白と黒のドレスのような服を着た女の子の後ろ姿が、無数の攻撃を受けズタズタに切り裂かれているイラストだった。
(うっわマジか、最悪だ。酷いネタバレだ)
野々瀬はショックを表に出さないよう田村刑事に伝えた。
「だ、誰か死にます。たぶん女性の方が、マシンガンか何かで撃たれるのかと……」
『分かったありがとう。もっと詳しく知りたいんだが、その本の作者の連絡先を教えてくれ。今そっちで調べられるか?』
「あ、はい」
(……それ、いい考えだな)
野々瀬は本を置いてキーボードを叩きながら応えた。
「確かこの本の作者も丹代市に住んでるはずですよ。話の舞台が丹城って字が変わってますけど、丹代市がモデルになってるんです」
野々瀬は検索をかけると、フェイスブックから竜太郎04の居るスタジオの住所を見つけた。
*
『住所ありました。丹代商店街の方のすぐ近くですよ。今コピペしてメールで送ります。
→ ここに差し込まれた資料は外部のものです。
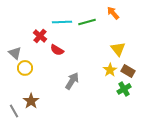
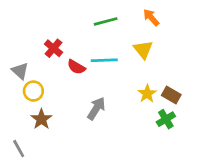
cyan line: (62, 22) -> (104, 60), moved
green line: (87, 22) -> (106, 21), moved
yellow triangle: (118, 49) -> (143, 50), moved
brown star: (31, 101) -> (41, 119), moved

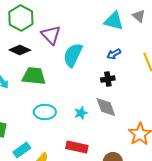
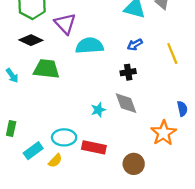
cyan semicircle: (73, 55) -> (89, 46), turned 60
cyan ellipse: (45, 112) -> (64, 137), moved

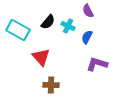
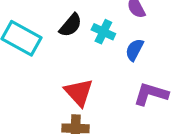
red triangle: (41, 57) -> (79, 92), moved

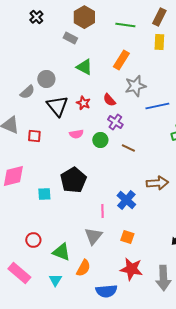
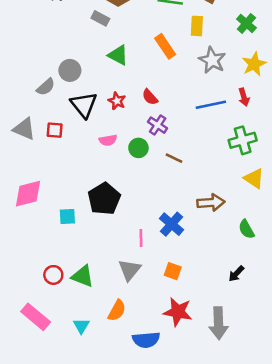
yellow rectangle: (159, 42) -> (197, 26), moved
orange rectangle: (121, 60) -> (165, 46), turned -66
gray star: (135, 86) -> (212, 60), moved, turned -30
red square: (34, 136) -> (55, 130), moved
green triangle: (61, 252) -> (83, 276), moved

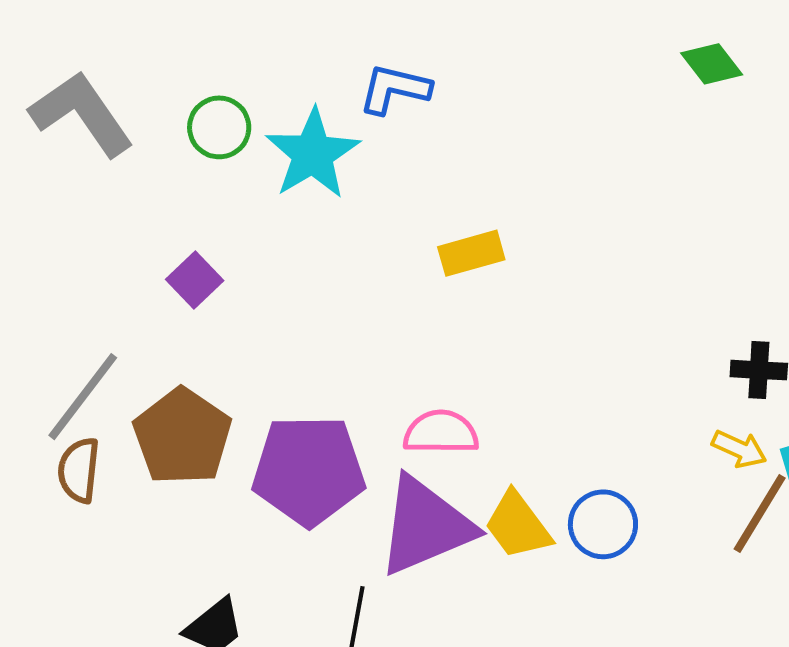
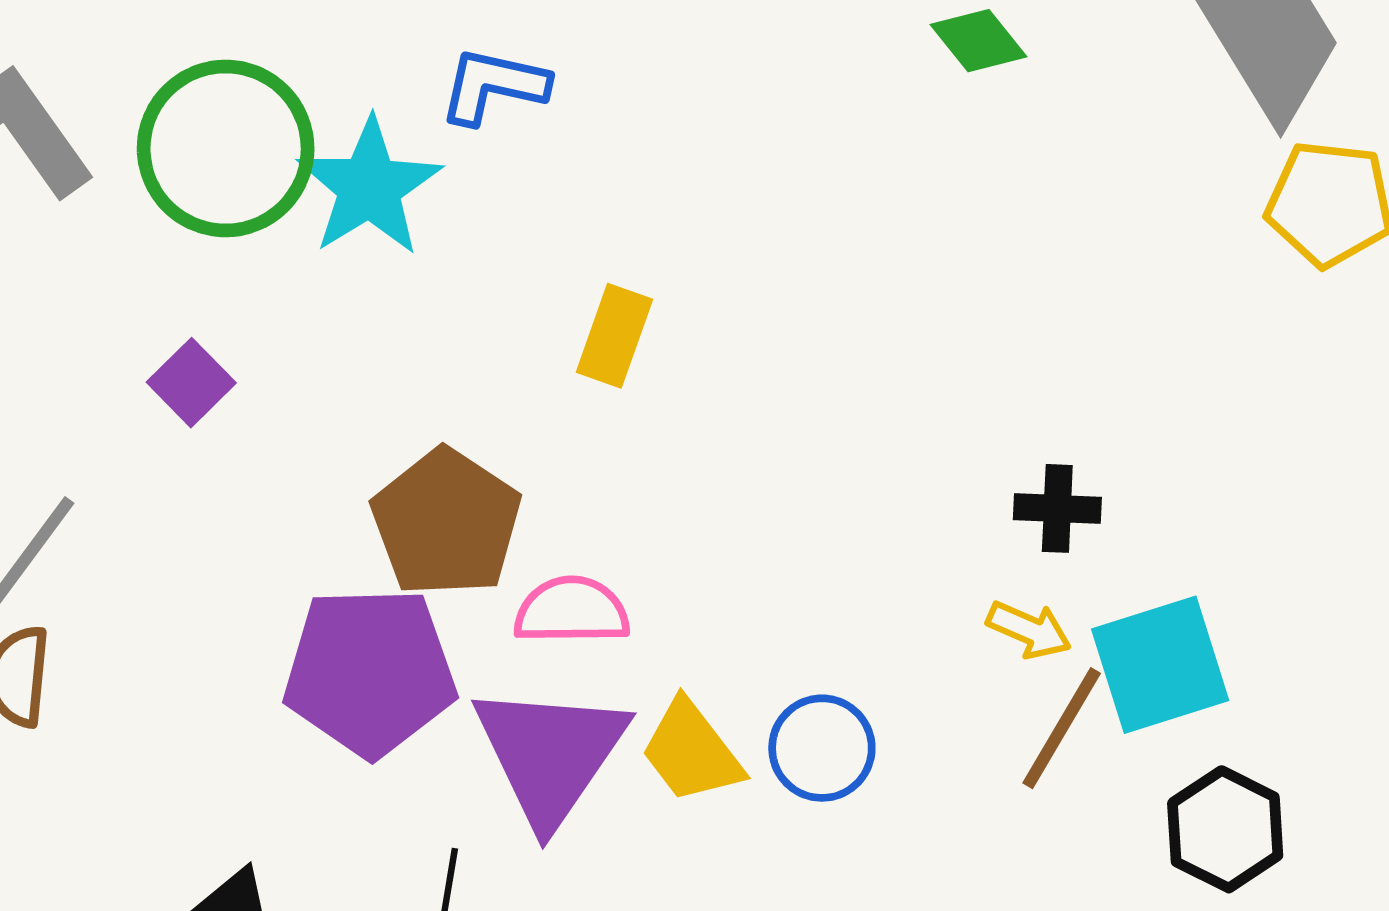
green circle: (219, 127) -> (226, 148), size x1.8
yellow rectangle: (471, 253) -> (614, 336), turned -54
brown pentagon: (182, 437) -> (446, 523), moved
purple triangle: (426, 526) -> (550, 754), turned -32

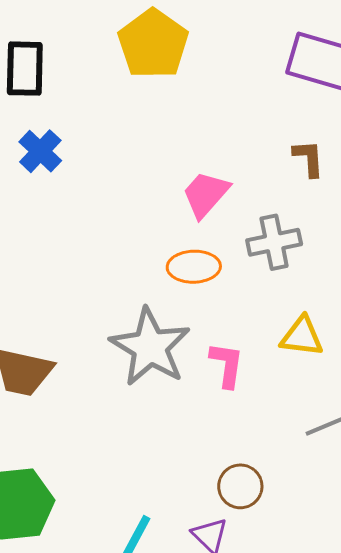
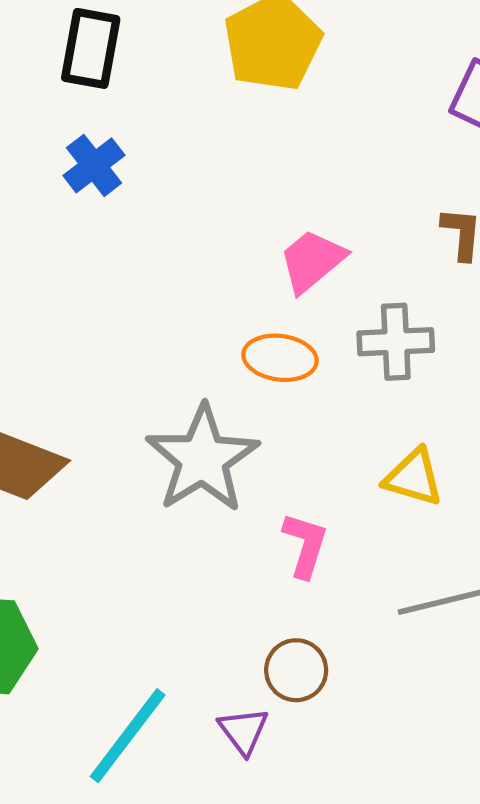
pink L-shape: (227, 365) -> (305, 545), moved

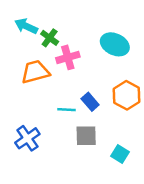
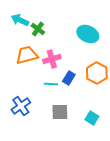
pink cross: (68, 57) -> (52, 59), moved
blue rectangle: (90, 102) -> (69, 78), turned 72
gray square: (86, 136) -> (60, 112), moved

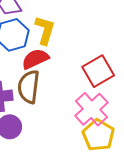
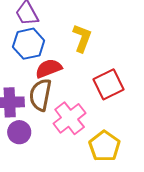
yellow L-shape: (45, 30) -> (82, 38), moved
pink cross: (91, 109) -> (70, 118), moved

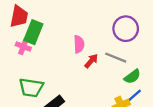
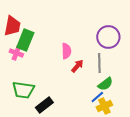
gray line: (116, 58) -> (99, 63), turned 66
green semicircle: (132, 77) -> (105, 84), moved
blue line: (135, 95) -> (97, 97), moved

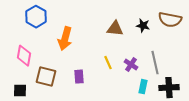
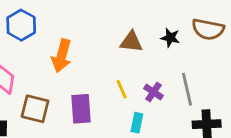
purple rectangle: (79, 77) -> (81, 109), size x1.5
cyan rectangle: (143, 87) -> (137, 123), moved

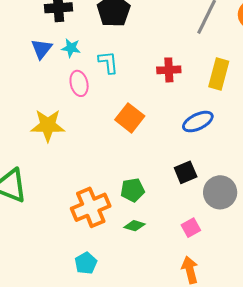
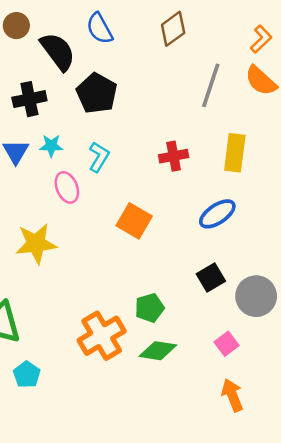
cyan L-shape: (108, 62) -> (99, 157), turned 45
green diamond: (135, 226) -> (158, 351), size x1.4
cyan pentagon: (86, 263) -> (27, 375), moved

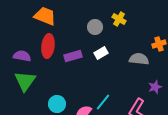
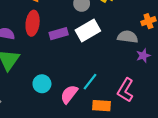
white rectangle: (101, 53) -> (88, 31), size x1.6
purple star: (155, 87) -> (143, 56), moved

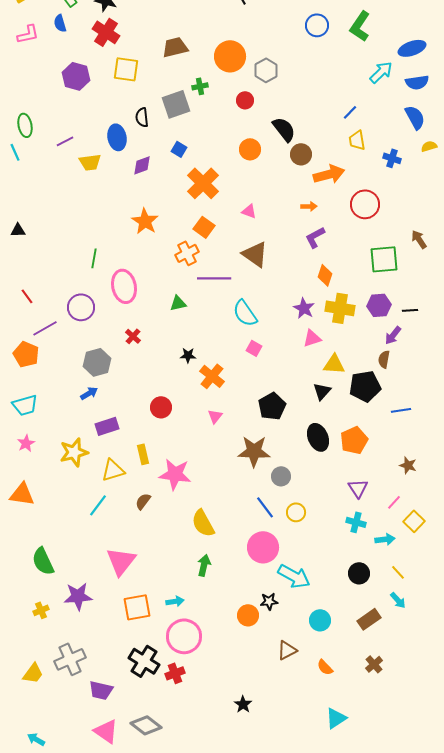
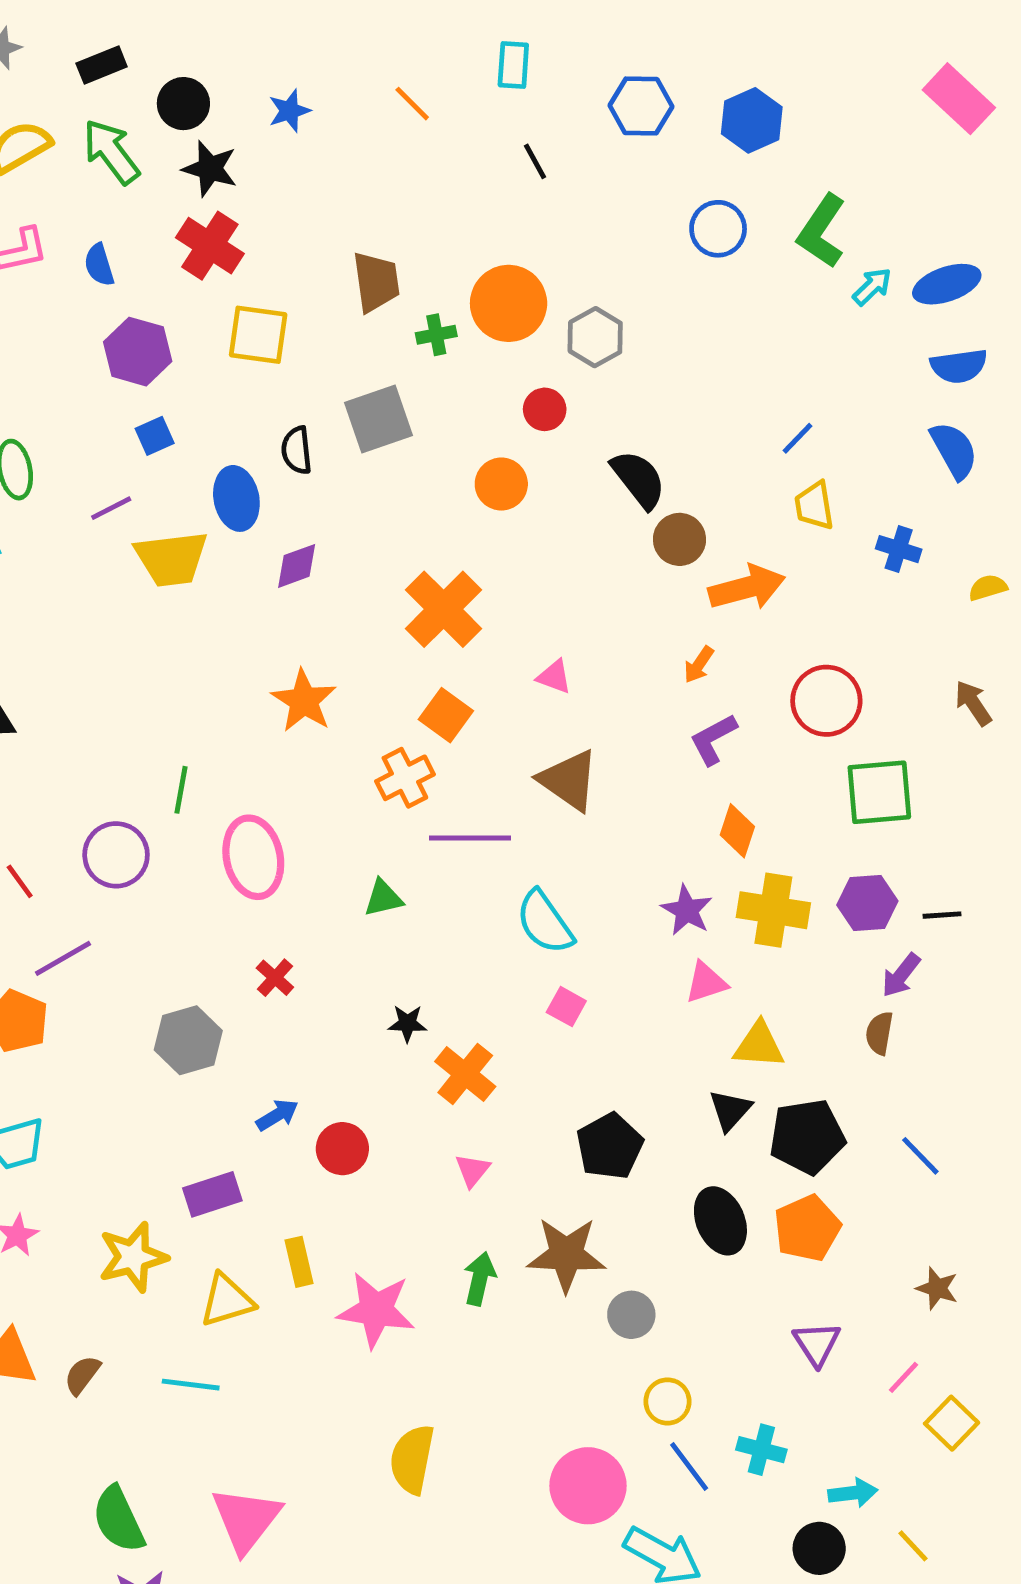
blue semicircle: (60, 23) -> (99, 265), moved
brown trapezoid: (175, 47) -> (376, 282), turned 96
cyan arrow: (381, 72) -> (872, 287), moved, size x0.7
green cross: (200, 86) -> (436, 335), moved
yellow semicircle: (429, 146) -> (988, 588), moved
blue square: (179, 149) -> (155, 436), moved, turned 35
orange circle: (250, 149) -> (501, 484), moved
yellow trapezoid: (90, 162) -> (171, 559), size x1.4
red circle: (365, 204) -> (826, 701), moved
orange arrow: (309, 206) -> (699, 665), turned 126
brown arrow: (419, 239) -> (973, 703), moved
purple circle: (81, 307) -> (116, 855), moved
black pentagon: (365, 386) -> (807, 1137), moved
blue arrow: (89, 393) -> (277, 1115), moved
blue line: (401, 410) -> (920, 1156), turned 54
brown semicircle: (143, 501) -> (82, 1375), moved
cyan line: (98, 505) -> (191, 1385), turned 60
blue line: (265, 507) -> (689, 1466), moved
cyan cross: (356, 522) -> (761, 1450), moved
yellow semicircle: (203, 523) -> (412, 1459), moved, turned 40
cyan arrow: (385, 539) -> (853, 1493), moved
green semicircle: (43, 561) -> (118, 1519), moved
green arrow: (204, 565) -> (480, 1279), moved

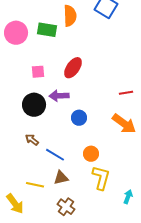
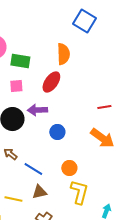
orange semicircle: (70, 16) -> (63, 54), moved
green rectangle: (47, 30) -> (20, 61), moved

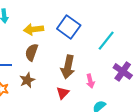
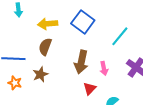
pink arrow: (90, 81) -> (104, 68), moved
red triangle: (63, 93) -> (90, 89), moved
……メールの開き方、分かりますか?』
「ああ、たぶん。この真ん中の所押すんだろ? あ、違う。手紙のマークか」
田村は普段押さない左上のボタンを押した。
『それですね。もうすぐメール行くと思うんで、下行って〝受信ボックス〟ってとこ押すと出てきます』
「あぁ……分かった。で、その本の題名なんて言った?」
『えっとー……ディアヴォロ・シュヴァルツですね』
「ディアボロ……」
『ディアヴォロ・シュヴァルツです。作者の名前と本のタイトルも送っときます』
「分かった。じゃあ、また何か分かったら連絡してくれ」
そう言って電話を切ってもらった田村は会議室の前を横切り、自分の車に向かっていった。